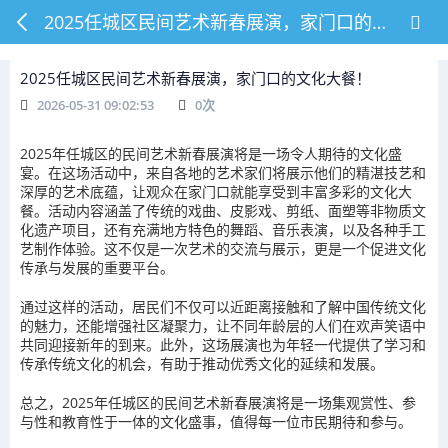
2025任城区民间艺术新春展演，家门口的文化大餐！
2025任城区民间艺术新春展演，家门口的文化大餐！
2026-05-31 09:02:53
0
次
2025年任城区的民间艺术新春展演将是一场令人期待的文化盛
宴。在这场活动中，来自各地的艺术家们将展示他们的精湛技艺和
深厚的艺术底蕴，让观众在家门口就能享受到丰富多彩的文化大
餐。活动内容涵盖了传统的戏曲、皮影戏、剪纸、面塑等非物质文
化遗产项目，还有充满地方特色的舞蹈、音乐表演，以及各种手工
艺制作体验。这不仅是一次艺术的交流与展示，更是一个促进文化
传承与发展的重要平台。
通过这样的活动，居民们不仅可以近距离接触和了解中国传统文化
的魅力，还能增强社区凝聚力，让不同年龄层的人们在欢声笑语中
共同迎接新年的到来。此外，这场展演也为年轻一代提供了学习和
传承传统文化的机会，有助于推动优秀文化的延续和发展。
总之，2025年任城区的民间艺术新春展演将是一场集观赏性、参
与性和教育性于一体的文化盛事，值得每一位市民期待和参与。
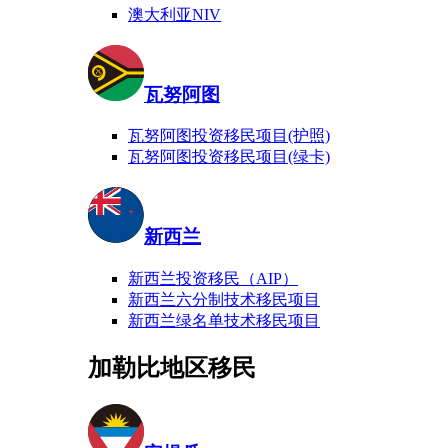
澳大利亚NIV
瓦努阿图
瓦努阿图投资移民项目(护照)
瓦努阿图投资移民项目(绿卡)
新西兰
新西兰投资移民（AIP）
新西兰六分制技术移民项目
新西兰绿名单技术移民项目
加勒比地区移民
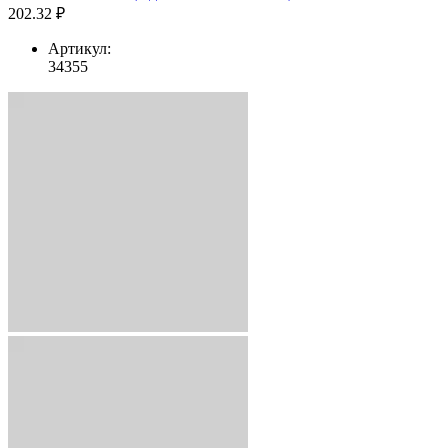
202.32 ₽
Артикул:
34355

==================================================

WHAT IS REQUIRED:
When you come to the line containing "瓦努阿图投资移民项目(护照)" in the records above, repeat that line and all lines after it exactly, but not the pictures.

RESPONSE BOX:
瓦努阿图投资移民项目(护照)
瓦努阿图投资移民项目(绿卡)
新西兰
新西兰投资移民（AIP）
新西兰六分制技术移民项目
新西兰绿名单技术移民项目
加勒比地区移民
202.32 ₽
Артикул:
34355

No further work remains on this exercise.